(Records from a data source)

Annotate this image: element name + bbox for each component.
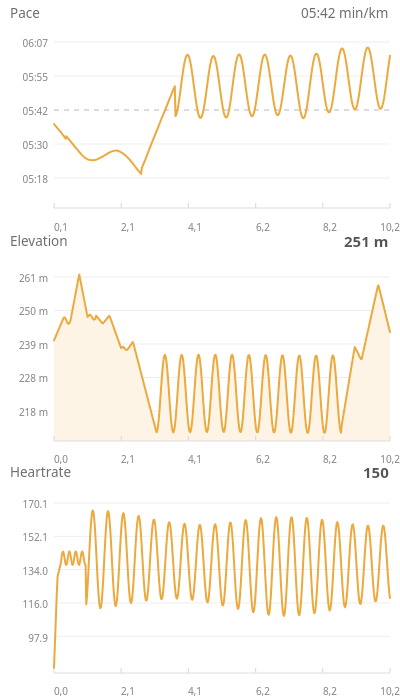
button[interactable]: Heartrate: [0, 462, 400, 482]
staticText: 4,1: [0, 220, 202, 234]
staticText: 8,2: [0, 684, 337, 696]
staticText: 116.0: [0, 597, 48, 611]
staticText: 0,1: [0, 220, 68, 234]
staticText: 152.1: [0, 530, 48, 544]
staticText: 2,1: [0, 684, 135, 696]
button[interactable]: Elevation: [0, 231, 400, 251]
staticText: 6,2: [0, 452, 270, 466]
staticText: 239 m: [0, 338, 48, 352]
staticText: 10,2: [0, 452, 400, 466]
staticText: Pace: [10, 4, 40, 22]
staticText: 06:07: [0, 36, 48, 50]
staticText: 0,0: [0, 684, 68, 696]
staticText: 6,2: [0, 220, 270, 234]
button[interactable]: Pace: [0, 4, 400, 22]
staticText: 97.9: [0, 631, 48, 645]
staticText: 8,2: [0, 220, 337, 234]
staticText: 10,2: [0, 220, 400, 234]
staticText: 2,1: [0, 220, 135, 234]
staticText: 4,1: [0, 452, 202, 466]
staticText: 170.1: [0, 497, 48, 511]
staticText: 05:42 min/km: [301, 4, 389, 22]
staticText: 218 m: [0, 405, 48, 419]
staticText: 6,2: [0, 684, 270, 696]
staticText: 134.0: [0, 564, 48, 578]
staticText: 8,2: [0, 452, 337, 466]
staticText: Elevation: [10, 232, 68, 250]
staticText: 05:42: [0, 104, 48, 118]
staticText: 228 m: [0, 371, 48, 385]
staticText: 250 m: [0, 304, 48, 318]
staticText: 150: [363, 462, 389, 482]
staticText: 251 m: [344, 231, 389, 251]
staticText: 2,1: [0, 452, 135, 466]
staticText: 261 m: [0, 271, 48, 285]
staticText: 05:30: [0, 138, 48, 152]
staticText: 05:55: [0, 70, 48, 84]
staticText: 10,2: [0, 684, 400, 696]
staticText: 0,0: [0, 452, 68, 466]
staticText: 4,1: [0, 684, 202, 696]
staticText: Heartrate: [10, 463, 72, 481]
staticText: 05:18: [0, 172, 48, 186]
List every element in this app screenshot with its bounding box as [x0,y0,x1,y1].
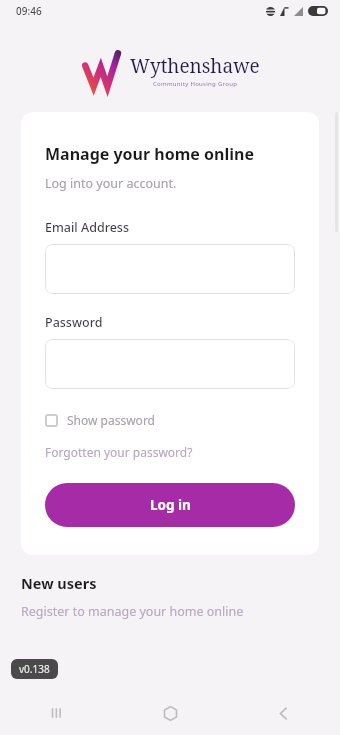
button[interactable]: Home [114,691,227,735]
staticText: Email Address [45,219,130,236]
staticText: v0.138 [19,662,50,676]
staticText: Show password [67,412,155,428]
button[interactable]: Recents [0,691,114,735]
button[interactable]: Forgotten your password? [45,444,193,460]
button[interactable] [45,339,295,389]
button[interactable]: Back [227,691,340,735]
button[interactable]: Show password [45,410,155,430]
staticText: Community Housing Group [153,80,238,88]
staticText: Wythenshawe [130,53,260,79]
button[interactable] [45,244,295,294]
staticText: Log into your account. [45,175,177,192]
staticText: Register to manage your home online [21,603,244,620]
staticText: Manage your home online [45,143,254,165]
staticText: 09:46 [16,4,42,18]
staticText: Password [45,314,103,331]
staticText: Log in [150,496,191,514]
staticText: New users [21,573,97,593]
button[interactable]: Log in [45,483,295,527]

> [Problem to work on]
Apply a filter for "Heartrate" to the data above, then copy each line that matches.

> [Written response]
button[interactable]: Heartrate: [0, 462, 400, 482]
staticText: Heartrate: [10, 463, 72, 481]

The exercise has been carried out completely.